- **Task to carry out**
Copy every record word for word. The images stay behind.

- **Records from a data collection**
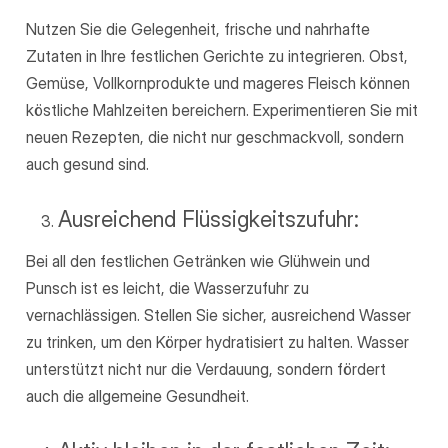
Nutzen Sie die Gelegenheit, frische und nahrhafte
Zutaten in Ihre festlichen Gerichte zu integrieren. Obst,
Gemüse, Vollkornprodukte und mageres Fleisch können
köstliche Mahlzeiten bereichern. Experimentieren Sie mit
neuen Rezepten, die nicht nur geschmackvoll, sondern
auch gesund sind.
Ausreichend Flüssigkeitszufuhr:
Bei all den festlichen Getränken wie Glühwein und
Punsch ist es leicht, die Wasserzufuhr zu
vernachlässigen. Stellen Sie sicher, ausreichend Wasser
zu trinken, um den Körper hydratisiert zu halten. Wasser
unterstützt nicht nur die Verdauung, sondern fördert
auch die allgemeine Gesundheit.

- **Response to this exercise**
Nutzen Sie die Gelegenheit, frische und nahrhafte
Zutaten in Ihre festlichen Gerichte zu integrieren. Obst,
Gemüse, Vollkornprodukte und mageres Fleisch können
köstliche Mahlzeiten bereichern. Experimentieren Sie mit
neuen Rezepten, die nicht nur geschmackvoll, sondern
auch gesund sind.
Ausreichend Flüssigkeitszufuhr:
Bei all den festlichen Getränken wie Glühwein und
Punsch ist es leicht, die Wasserzufuhr zu
vernachlässigen. Stellen Sie sicher, ausreichend Wasser
zu trinken, um den Körper hydratisiert zu halten. Wasser
unterstützt nicht nur die Verdauung, sondern fördert
auch die allgemeine Gesundheit.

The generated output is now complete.